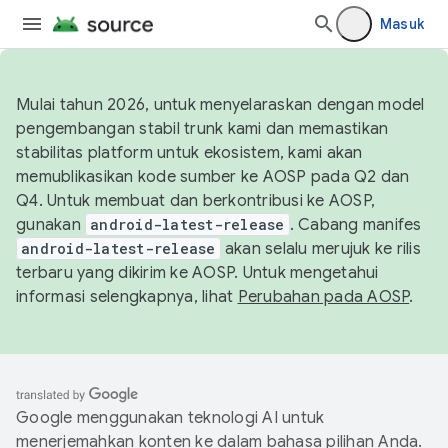
Masuk
Mulai tahun 2026, untuk menyelaraskan dengan model
pengembangan stabil trunk kami dan memastikan
stabilitas platform untuk ekosistem, kami akan
memublikasikan kode sumber ke AOSP pada Q2 dan
Q4. Untuk membuat dan berkontribusi ke AOSP,
gunakan
android-latest-release
. Cabang manifes
android-latest-release
akan selalu merujuk ke rilis
terbaru yang dikirim ke AOSP. Untuk mengetahui
informasi selengkapnya, lihat
Perubahan pada AOSP
.
Google menggunakan teknologi AI untuk
menerjemahkan konten ke dalam bahasa pilihan Anda.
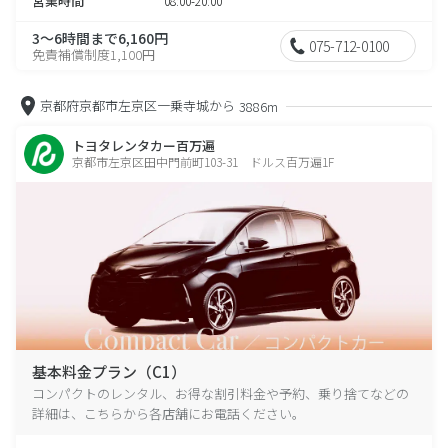
営業時間
08:00-20:00
3～6時間まで6,160円
075-712-0100
免責補償制度1,100円
京都府京都市左京区一乗寺城から
3886m
トヨタレンタカー百万遍
京都市左京区田中門前町103-31 ドルス百万遍1F
基本料金プラン（C1）
コンパクトのレンタル、お得な割引料金や予約、乗り捨てなどの
詳細は、こちらから各店舗にお電話ください。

• **Assignment**: Line by line, reproduce exactly the lines from the one containing "Google menggunakan teknologi AI untuk" through the final line of the material, both included, leaving every picture out.

• **Solution below**:
Google menggunakan teknologi AI untuk
menerjemahkan konten ke dalam bahasa pilihan Anda.
営業時間
08:00-20:00
3～6時間まで6,160円
075-712-0100
免責補償制度1,100円
京都府京都市左京区一乗寺城から
3886m
トヨタレンタカー百万遍
京都市左京区田中門前町103-31 ドルス百万遍1F
基本料金プラン（C1）
コンパクトのレンタル、お得な割引料金や予約、乗り捨てなどの
詳細は、こちらから各店舗にお電話ください。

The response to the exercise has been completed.